Please state the number of lines in the records below that contain the string "Heiner", and nothing further.

[Data entries]
====================

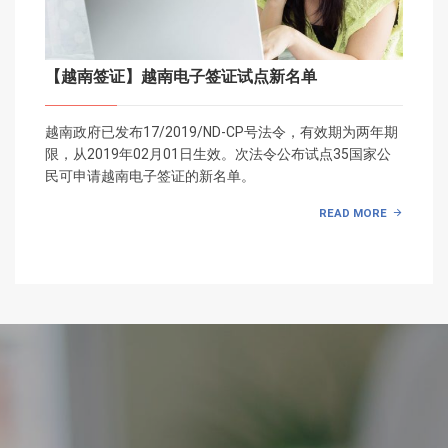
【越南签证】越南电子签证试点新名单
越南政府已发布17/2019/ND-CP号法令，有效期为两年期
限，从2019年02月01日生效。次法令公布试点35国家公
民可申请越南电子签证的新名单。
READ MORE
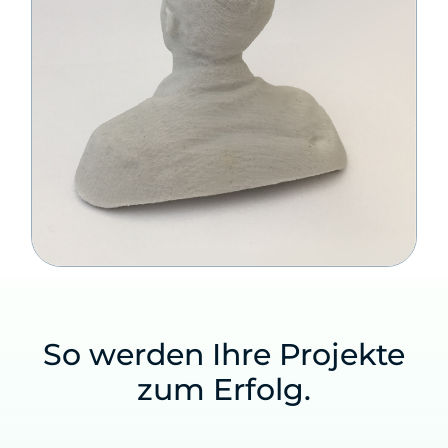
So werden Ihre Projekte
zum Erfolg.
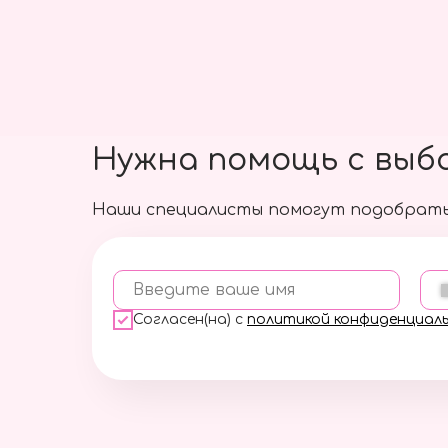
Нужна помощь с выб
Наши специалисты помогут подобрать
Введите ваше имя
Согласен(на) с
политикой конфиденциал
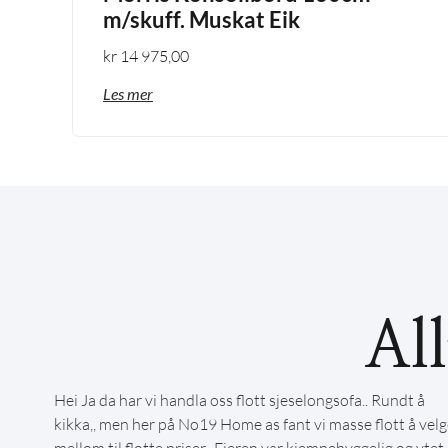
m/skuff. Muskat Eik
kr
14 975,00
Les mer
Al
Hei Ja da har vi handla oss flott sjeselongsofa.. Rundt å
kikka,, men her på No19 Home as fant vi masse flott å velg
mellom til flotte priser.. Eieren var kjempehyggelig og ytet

====================

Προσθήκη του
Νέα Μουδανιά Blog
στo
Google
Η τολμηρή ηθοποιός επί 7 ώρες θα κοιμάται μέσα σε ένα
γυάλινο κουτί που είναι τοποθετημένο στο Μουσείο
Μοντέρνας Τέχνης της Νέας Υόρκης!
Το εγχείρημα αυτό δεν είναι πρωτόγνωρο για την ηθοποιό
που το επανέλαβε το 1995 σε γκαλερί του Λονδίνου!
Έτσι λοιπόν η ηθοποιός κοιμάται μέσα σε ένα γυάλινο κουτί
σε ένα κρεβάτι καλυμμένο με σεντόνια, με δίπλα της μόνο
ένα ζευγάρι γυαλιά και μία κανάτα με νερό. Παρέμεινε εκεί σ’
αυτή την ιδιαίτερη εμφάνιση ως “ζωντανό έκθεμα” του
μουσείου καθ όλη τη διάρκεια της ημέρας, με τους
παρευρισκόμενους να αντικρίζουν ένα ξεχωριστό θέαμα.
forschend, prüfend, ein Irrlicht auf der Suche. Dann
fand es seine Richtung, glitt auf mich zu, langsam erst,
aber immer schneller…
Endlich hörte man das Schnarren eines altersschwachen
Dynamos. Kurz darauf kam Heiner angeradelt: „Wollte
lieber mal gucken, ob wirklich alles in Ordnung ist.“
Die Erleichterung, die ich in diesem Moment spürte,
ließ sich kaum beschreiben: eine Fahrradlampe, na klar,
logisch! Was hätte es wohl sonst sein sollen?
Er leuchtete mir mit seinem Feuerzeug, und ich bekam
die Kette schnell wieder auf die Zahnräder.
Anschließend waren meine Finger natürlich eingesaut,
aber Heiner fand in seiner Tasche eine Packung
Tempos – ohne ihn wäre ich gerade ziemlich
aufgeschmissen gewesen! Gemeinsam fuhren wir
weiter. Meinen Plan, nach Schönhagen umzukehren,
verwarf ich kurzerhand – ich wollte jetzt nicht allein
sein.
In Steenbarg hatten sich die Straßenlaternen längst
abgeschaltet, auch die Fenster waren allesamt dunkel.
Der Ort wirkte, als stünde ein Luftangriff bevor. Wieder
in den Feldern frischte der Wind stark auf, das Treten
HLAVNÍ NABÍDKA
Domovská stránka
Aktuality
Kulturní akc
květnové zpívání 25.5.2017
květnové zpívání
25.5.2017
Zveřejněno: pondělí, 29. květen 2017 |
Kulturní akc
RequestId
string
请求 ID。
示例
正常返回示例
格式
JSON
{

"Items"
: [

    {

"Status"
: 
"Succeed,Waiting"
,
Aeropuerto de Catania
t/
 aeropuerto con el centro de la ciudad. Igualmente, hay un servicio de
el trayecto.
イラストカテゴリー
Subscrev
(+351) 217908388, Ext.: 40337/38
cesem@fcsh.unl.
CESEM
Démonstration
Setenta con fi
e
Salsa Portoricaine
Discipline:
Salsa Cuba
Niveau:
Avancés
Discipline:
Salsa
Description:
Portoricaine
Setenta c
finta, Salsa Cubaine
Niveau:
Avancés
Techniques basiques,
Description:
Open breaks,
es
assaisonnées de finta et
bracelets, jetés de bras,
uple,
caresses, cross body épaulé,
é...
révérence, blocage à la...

====================

→ Answer below: 2